During her TEDxMaui talk in 2014, champion freediver and spearfisher Kimi Werner explained her key to survival in the deep sea–and in life. “When you feel the need to speed up, slow down,” she said. Born and raised on Maui, Werner spoke of how the ocean provided food for her family, how she tagged along as a young girl when her father spearfished and, later, how she longed to be back in that underwater world “where I could fly.” Able to hold her breath for four minutes and 45 seconds, and swim to depths reaching 159 feet, Werner earned top titles in the U.S. National Spearfishing Championships off the murky coast of Rhode Island. An artist, teacher and chef, Werner is now a vocal proponent of marine conservation and sustainable hunting. She’s featured as one of six water lovers in the new documentary Fishpeople.

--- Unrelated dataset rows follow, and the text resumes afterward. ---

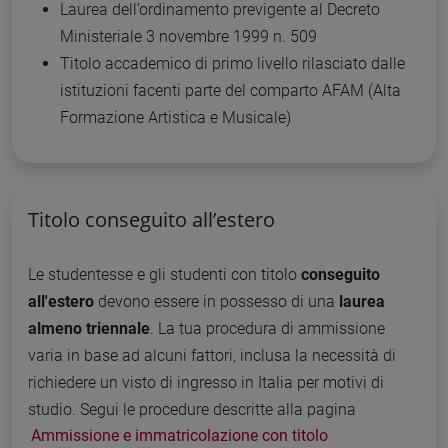
Laurea dell’ordinamento previgente al Decreto
Ministeriale 3 novembre 1999 n. 509
Titolo accademico di primo livello rilasciato dalle
istituzioni facenti parte del comparto AFAM (Alta
Formazione Artistica e Musicale)
Titolo conseguito all’estero
Le studentesse e gli studenti con titolo
conseguito
all'estero
devono essere in possesso di una
laurea
almeno triennale
. La tua procedura di ammissione
varia in base ad alcuni fattori, inclusa la necessità di
richiedere un visto di ingresso in Italia per motivi di
studio. Segui le procedure descritte alla pagina
Ammissione e immatricolazione con titolo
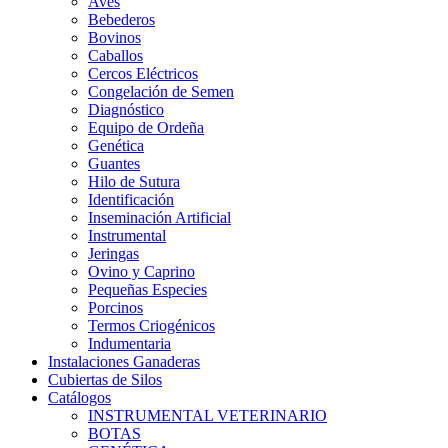
Aves
Bebederos
Bovinos
Caballos
Cercos Eléctricos
Congelación de Semen
Diagnóstico
Equipo de Ordeña
Genética
Guantes
Hilo de Sutura
Identificación
Inseminación Artificial
Instrumental
Jeringas
Ovino y Caprino
Pequeñas Especies
Porcinos
Termos Criogénicos
Indumentaria
Instalaciones Ganaderas
Cubiertas de Silos
Catálogos
INSTRUMENTAL VETERINARIO
BOTAS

The documentary is directed by Keith Malloy, one of three brothers whose contributions to professional surfing are world-renowned. A lifetime of wave-riding and global exploration led Malloy to eco-advocacy and his work with Patagonia, a large outdoor clothing company committed to environmental ethics. Presented by Patagonia, Fishpeople tells the stories of how the sea transforms the lives of those who live, play and work within it.
Long before Malloy knew who Werner was, she said she was very influenced by him and his brothers. “It became clear that as much as they ripped and as much as they had built these professions in the surf industry,” said Werner, “their hearts and souls were so core and so much more in love with the ocean, with doing good to this world and being authentic to themselves.”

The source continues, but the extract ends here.